-- Material provided --
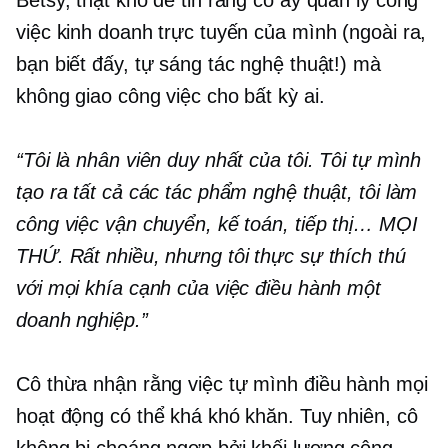
việc kinh doanh trực tuyến của mình (ngoài ra,
bạn biết đấy, tự sáng tác nghệ thuật!) mà
không giao công việc cho bất kỳ ai.
“Tôi là nhân viên duy nhất của tôi. Tôi tự mình
tạo ra tất cả các tác phẩm nghệ thuật, tôi làm
công việc vận chuyển, kế toán, tiếp thị… MỌI
THỨ. Rất nhiều, nhưng tôi thực sự thích thú
với mọi khía cạnh của việc điều hành một
doanh nghiệp.”
Cô thừa nhận rằng việc tự mình điều hành mọi
hoạt động có thể khá khó khăn. Tuy nhiên, cô
không bị choáng ngợp bởi khối lượng công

-- Your assignment --
The answer must consist of every line from the data that holds the string "công".

-- Result for this task --
không giao công việc cho bất kỳ ai.
công việc vận chuyển, kế toán, tiếp thị… MỌI
không bị choáng ngợp bởi khối lượng công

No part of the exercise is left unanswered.